Copy out each line in the listing below where the word "From" appears.

Study material:
☆ ☆ ☆
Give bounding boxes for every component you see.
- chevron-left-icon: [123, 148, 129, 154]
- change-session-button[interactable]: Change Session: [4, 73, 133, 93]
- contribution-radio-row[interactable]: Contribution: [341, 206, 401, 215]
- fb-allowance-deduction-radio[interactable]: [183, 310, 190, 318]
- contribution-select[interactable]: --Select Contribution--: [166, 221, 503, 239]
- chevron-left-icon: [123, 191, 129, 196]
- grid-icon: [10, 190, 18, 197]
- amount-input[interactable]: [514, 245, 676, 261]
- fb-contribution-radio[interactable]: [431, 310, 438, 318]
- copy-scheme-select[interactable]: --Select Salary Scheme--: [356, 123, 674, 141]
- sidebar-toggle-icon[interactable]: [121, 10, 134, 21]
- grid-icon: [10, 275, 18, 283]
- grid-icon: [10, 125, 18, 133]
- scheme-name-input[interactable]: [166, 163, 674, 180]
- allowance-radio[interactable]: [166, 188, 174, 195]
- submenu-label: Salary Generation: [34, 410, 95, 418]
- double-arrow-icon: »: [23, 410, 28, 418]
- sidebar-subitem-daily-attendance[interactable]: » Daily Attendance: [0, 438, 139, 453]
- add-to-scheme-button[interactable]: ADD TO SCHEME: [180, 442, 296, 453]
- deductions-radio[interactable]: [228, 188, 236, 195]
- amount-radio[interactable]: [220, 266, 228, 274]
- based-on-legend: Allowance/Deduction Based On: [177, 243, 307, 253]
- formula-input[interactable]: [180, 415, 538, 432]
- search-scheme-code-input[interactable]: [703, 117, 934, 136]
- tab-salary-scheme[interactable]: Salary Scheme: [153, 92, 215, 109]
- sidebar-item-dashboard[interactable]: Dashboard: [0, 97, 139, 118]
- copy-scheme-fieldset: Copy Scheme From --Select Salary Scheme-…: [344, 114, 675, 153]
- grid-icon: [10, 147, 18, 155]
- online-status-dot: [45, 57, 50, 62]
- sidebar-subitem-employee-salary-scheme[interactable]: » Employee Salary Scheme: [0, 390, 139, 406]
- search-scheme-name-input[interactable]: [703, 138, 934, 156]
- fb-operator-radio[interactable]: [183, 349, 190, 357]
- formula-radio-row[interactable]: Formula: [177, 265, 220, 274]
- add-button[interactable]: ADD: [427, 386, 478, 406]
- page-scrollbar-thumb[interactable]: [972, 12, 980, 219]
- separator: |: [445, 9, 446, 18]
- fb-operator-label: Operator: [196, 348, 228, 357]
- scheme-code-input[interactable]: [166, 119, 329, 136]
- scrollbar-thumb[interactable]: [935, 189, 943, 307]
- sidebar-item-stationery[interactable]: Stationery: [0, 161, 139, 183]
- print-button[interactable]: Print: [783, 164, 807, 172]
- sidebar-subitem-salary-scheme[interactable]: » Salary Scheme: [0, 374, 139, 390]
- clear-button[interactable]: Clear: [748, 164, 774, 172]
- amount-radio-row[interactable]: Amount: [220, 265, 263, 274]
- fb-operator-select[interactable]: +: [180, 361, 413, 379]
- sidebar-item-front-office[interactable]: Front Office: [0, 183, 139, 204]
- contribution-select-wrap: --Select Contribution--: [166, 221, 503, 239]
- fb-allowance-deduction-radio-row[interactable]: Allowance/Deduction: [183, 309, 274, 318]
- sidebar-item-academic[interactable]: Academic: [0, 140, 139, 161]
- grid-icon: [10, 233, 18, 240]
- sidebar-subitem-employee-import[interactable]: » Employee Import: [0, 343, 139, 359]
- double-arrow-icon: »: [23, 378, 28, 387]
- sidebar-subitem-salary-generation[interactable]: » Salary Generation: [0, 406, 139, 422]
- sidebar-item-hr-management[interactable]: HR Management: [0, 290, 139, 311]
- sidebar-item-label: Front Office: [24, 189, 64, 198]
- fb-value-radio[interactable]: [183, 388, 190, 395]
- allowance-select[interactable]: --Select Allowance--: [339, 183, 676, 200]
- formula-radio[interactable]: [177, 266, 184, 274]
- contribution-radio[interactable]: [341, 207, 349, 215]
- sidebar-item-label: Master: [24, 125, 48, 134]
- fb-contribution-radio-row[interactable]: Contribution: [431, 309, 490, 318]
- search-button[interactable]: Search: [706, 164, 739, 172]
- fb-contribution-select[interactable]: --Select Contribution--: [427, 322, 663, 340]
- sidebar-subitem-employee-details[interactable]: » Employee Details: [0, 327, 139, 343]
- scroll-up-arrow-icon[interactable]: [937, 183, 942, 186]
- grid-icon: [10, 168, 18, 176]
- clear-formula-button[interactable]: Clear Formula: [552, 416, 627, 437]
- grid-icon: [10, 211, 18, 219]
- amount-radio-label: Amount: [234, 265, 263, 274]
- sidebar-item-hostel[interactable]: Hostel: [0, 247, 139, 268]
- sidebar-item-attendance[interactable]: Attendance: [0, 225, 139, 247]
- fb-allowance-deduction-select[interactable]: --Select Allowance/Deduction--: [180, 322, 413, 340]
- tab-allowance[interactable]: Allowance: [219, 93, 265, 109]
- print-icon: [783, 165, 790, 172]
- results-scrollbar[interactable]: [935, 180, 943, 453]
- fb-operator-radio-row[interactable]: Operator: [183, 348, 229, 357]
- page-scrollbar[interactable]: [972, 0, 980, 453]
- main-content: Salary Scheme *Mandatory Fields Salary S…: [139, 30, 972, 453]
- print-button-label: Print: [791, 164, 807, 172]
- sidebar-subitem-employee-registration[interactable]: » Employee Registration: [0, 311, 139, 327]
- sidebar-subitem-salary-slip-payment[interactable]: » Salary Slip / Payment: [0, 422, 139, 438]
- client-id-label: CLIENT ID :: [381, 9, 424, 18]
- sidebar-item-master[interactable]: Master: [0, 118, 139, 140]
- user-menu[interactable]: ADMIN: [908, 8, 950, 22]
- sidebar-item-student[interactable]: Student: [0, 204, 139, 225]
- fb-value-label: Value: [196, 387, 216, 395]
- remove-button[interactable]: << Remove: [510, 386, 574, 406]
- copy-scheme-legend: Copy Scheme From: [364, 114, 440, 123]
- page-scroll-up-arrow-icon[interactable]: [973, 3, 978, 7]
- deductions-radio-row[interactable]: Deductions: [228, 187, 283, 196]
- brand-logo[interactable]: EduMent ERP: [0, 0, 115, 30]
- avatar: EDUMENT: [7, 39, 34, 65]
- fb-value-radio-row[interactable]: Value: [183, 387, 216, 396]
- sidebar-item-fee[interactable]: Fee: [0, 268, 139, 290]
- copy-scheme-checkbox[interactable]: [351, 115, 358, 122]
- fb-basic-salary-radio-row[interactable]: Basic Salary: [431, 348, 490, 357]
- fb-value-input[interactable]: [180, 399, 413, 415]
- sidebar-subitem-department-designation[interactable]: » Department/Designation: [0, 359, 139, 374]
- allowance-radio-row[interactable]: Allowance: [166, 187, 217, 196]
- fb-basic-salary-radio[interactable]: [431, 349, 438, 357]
☆ ☆ ☆
Exercise solution:
- copy-scheme-fieldset: Copy Scheme From --Select Salary Scheme-…: [344, 114, 675, 153]
- copy-scheme-legend: Copy Scheme From: [364, 114, 440, 123]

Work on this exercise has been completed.